Dans un courrier adressé, le 20 mai, au Premier ministre, l’Union des forestiers industriels du Gabon et aménagistes (Ufiga), tire la sonnette d’alarme. Depuis la découverte par le Parquet d’une quantité de «Kévazingo illégal» dans un magasin à Owendo en fin mars, les opérations d’empotage des conteneurs à l’export pour toute la filière bois ont été suspendues. Si l’Ufiga avait «salué» cette mesure espérant que l’enquête aboutisse rapidement pour reprendre le rythme normal des activités, aujourd’hui cette suspension pèse sur le rendement des sociétés.
En fin avril, les sociétés membres de l’Ufiga se sont vu imposer à nouveau des blocages, après une reprise de quelques jours des travaux de la Brigade des Eaux et forêts d’Owendo et de la Douane. Selon Françoise Van De Ven, délégué général de l’Ufiga, non seulement l’assistance des agents pour l’empotage des conteneurs n’est plus possible, mais pour l’évacuation des grumes vers les unités de transformation à Owendo, les bordereaux ne peuvent être signés et cachetés. L’Ufiga indique que les grumes arrivées par le train et pour lesquelles les documents sont présentés en bonne et due forme pour le trajet jusqu’à Owendo, sont bloquées sur le parc et ne peuvent être envoyées vers les unités de transformation. «La Brigade d’Owendo n’étant pas autorisée à signer/cacheter les bordereaux pour le transfert vers les usines».
De fait, certaines sociétés telles que Rougier, Precious Woods-TGI, Placages déroulés du Gabon et Thebault ont dû cesser leurs activités. «Leurs stocks de grumes étant épuisés, leur personnel a été mis en chômage technique depuis le 15 mai», a fait savoir Françoise Van De Ven, indiquant que pour les autres usines à Owendo, la situation devrait être identique «dans les tout prochains jours par manque de matière première». N’étant impliquées ni de loin ni de près par le “Kévagate”, des centaines d’agents se retrouvent donc au chômage technique sous les regards impuissants de leurs employeurs n’étant aussi, «nullement concernés dans les enquêtes en cours». À en croire l’Ufiga, si les opérations d’empotage des conteneurs ne reprennent pas très vite, les navires attendus dans quelques semaines n’auront pas du bois à charger. «Ce qui constituera pour les lignes maritimes un grand préjudice, les frais d’escalade du port d’Owendo étant très élevés alors que la rentabilité de l’escale est remise en question par le manque de chargement à l’export», explique Françoise Van De Ven attirant l’attention du Premier ministre, Julien Nkoghe Bekale.

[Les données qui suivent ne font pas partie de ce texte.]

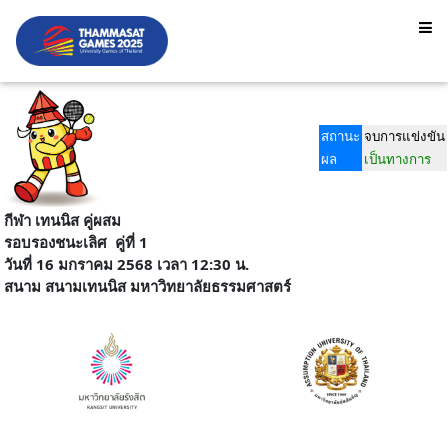
สถานะ
จบการแข่งขัน
ผล
เป็นทางการ
กีฬา เทนนิส คู่ผสม
รอบรองชนะเลิศ
คู่ที่ 1
วันที่ 16 มกราคม 2568 เวลา 12:30 น.
สนาม
สนามเทนนิส มหาวิทยาลัยธรรมศาสตร์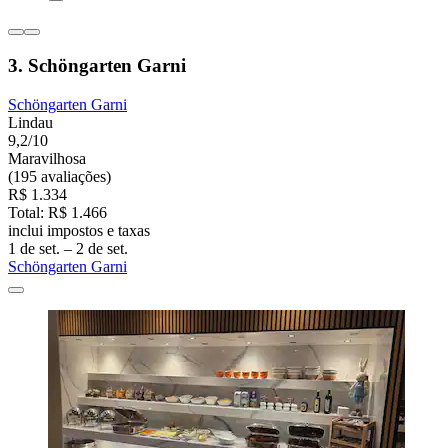
3. Schöngarten Garni
Schöngarten Garni
Lindau
9,2/10
Maravilhosa
(195 avaliações)
R$ 1.334
Total: R$ 1.466
inclui impostos e taxas
1 de set. – 2 de set.
Schöngarten Garni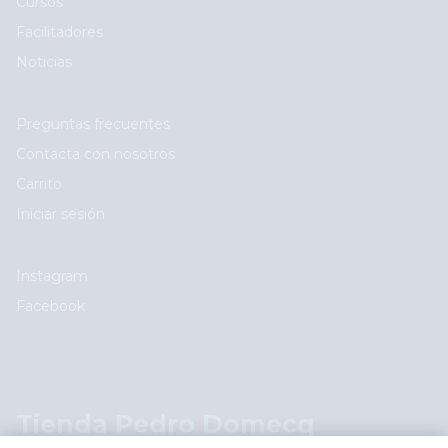
Cursos
Facilitadores
Noticias
User account menu
Preguntas frecuentes
Contacta con nosotros
Carrito
Iniciar sesión
Social
Instagram
Facebook
Logos footer
Tienda Pedro Domecq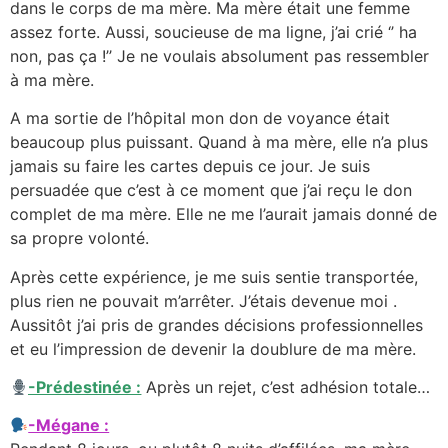
dans le corps de ma mère. Ma mère était une femme
assez forte. Aussi, soucieuse de ma ligne, j’ai crié ‘’ ha
non, pas ça !’’ Je ne voulais absolument pas ressembler
à ma mère.
A ma sortie de l’hôpital mon don de voyance était
beaucoup plus puissant. Quand à ma mère, elle n’a plus
jamais su faire les cartes depuis ce jour. Je suis
persuadée que c’est à ce moment que j’ai reçu le don
complet de ma mère. Elle ne me l’aurait jamais donné de
sa propre volonté.
Après cette expérience, je me suis sentie transportée,
plus rien ne pouvait m’arrêter. J’étais devenue moi .
Aussitôt j’ai pris de grandes décisions professionnelles
et eu l’impression de devenir la doublure de ma mère.
-Prédestinée :
Après un rejet, c’est adhésion totale…
-Mégane :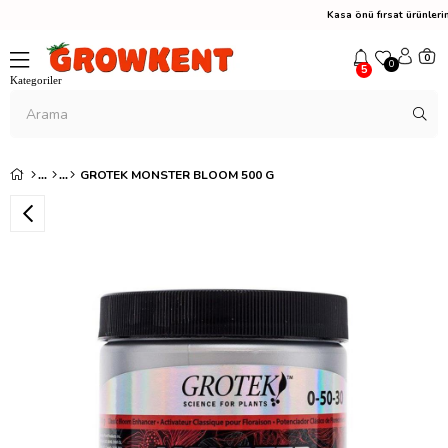
Kasa önü fırsat ürünle
0
0
5
GROTEK MONSTER BLOOM 500 G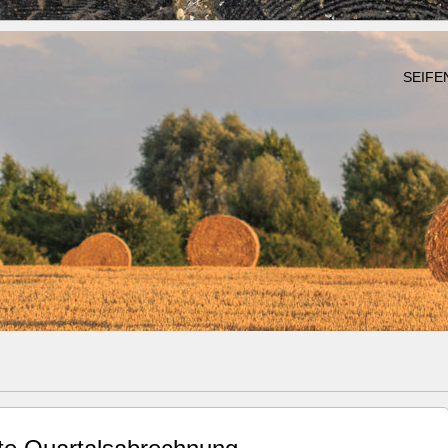
SEIFE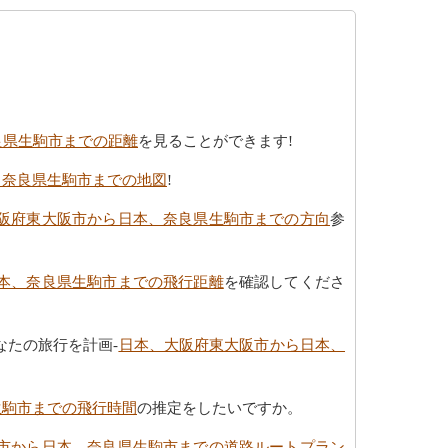
良県生駒市までの距離
を見ることができます!
、奈良県生駒市までの地図
!
阪府東大阪市から日本、奈良県生駒市までの方向
参
本、奈良県生駒市までの飛行距離
を確認してくださ
たの旅行を計画-
日本、大阪府東大阪市から日本、
生駒市までの飛行時間
の推定をしたいですか。
市から日本、奈良県生駒市までの道路ルートプラン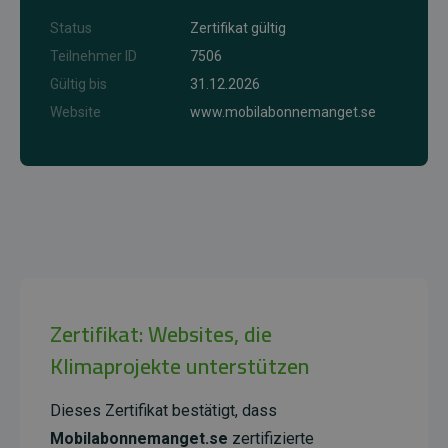
Status
Zertifikat gültig
Teilnehmer ID
7506
Gültig bis
31.12.2026
Website
www.mobilabonnemanget.se
Zertifikat: Websites, die
Klimaprojekte unterstützen
Dieses Zertifikat bestätigt, dass
Mobilabonnemanget.se
zertifizierte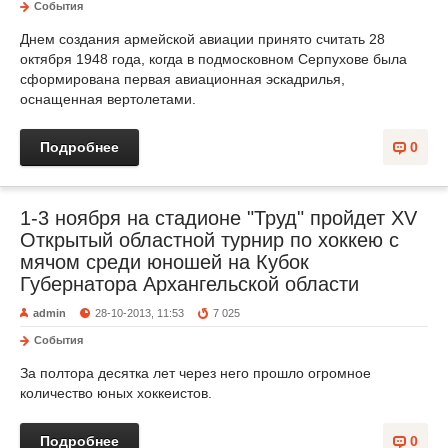
События
Днем создания армейской авиации принято считать 28
октября 1948 года, когда в подмосковном Серпухове была
сформирована первая авиационная эскадрилья,
оснащенная вертолетами.
Подробнее
0
1-3 ноября на стадионе "Труд" пройдет XV
Открытый областной турнир по хоккею с
мячом среди юношей на Кубок
Губернатора Архангельской области
admin
28-10-2013, 11:53
7 025
События
За полтора десятка лет через него прошло огромное
количество юных хоккеистов.
Подробнее
0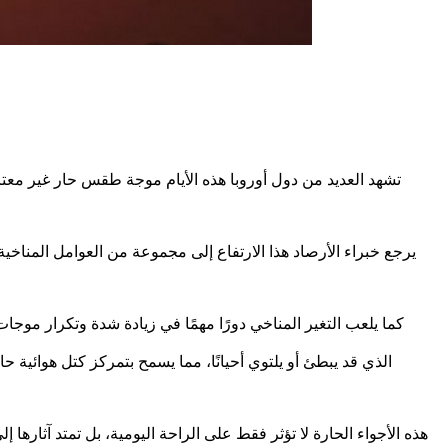
تشهد العديد من دول أوروبا هذه الأيام موجة طقس حار غير مع
يرجع خبراء الأرصاد هذا الارتفاع إلى مجموعة من العوامل المنا
كما يلعب التغير المناخي دورًا مهمًا في زيادة شدة وتكرار موج
هذه الأجواء الحارة لا تؤثر فقط على الراحة اليومية، بل تمتد آثار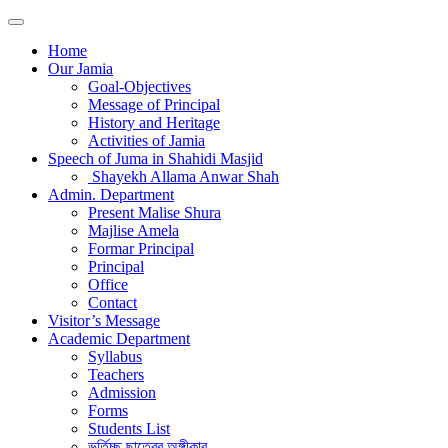
Home
Our Jamia
Goal-Objectives
Message of Principal
History and Heritage
Activities of Jamia
Speech of Juma in Shahidi Masjid
Shayekh Allama Anwar Shah
Admin. Department
Present Malise Shura
Majlise Amela
Formar Principal
Principal
Office
Contact
Visitor’s Message
Academic Department
Syllabus
Teachers
Admission
Forms
Students List
ভর্তিচ্ছু ছাত্রের অঙ্গীকার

À en croire son propos, l’impact aujourd’hui est tel que cette fin du mois sera très difficile, tant les trésoreries des opérateurs affectées depuis mars ne permettent plus d’assurer leurs obligations socioéconomiques. Déjà affligées par des problèmes du port d’Owendo, les sociétés qui se sentent «injustement frappées» par le “Kévagate”, craignent que la paix socioéconomique soit affectée. Accrochant Julien Nkoghe Bekale, l’Ufiga souhaite que «l’enquête puisse aboutir dans les tout prochains jours». À défaut, elle appelle à une prise de mesures «pour que les sociétés non impliquées dans ce trafic puissent reprendre le travail rapidement».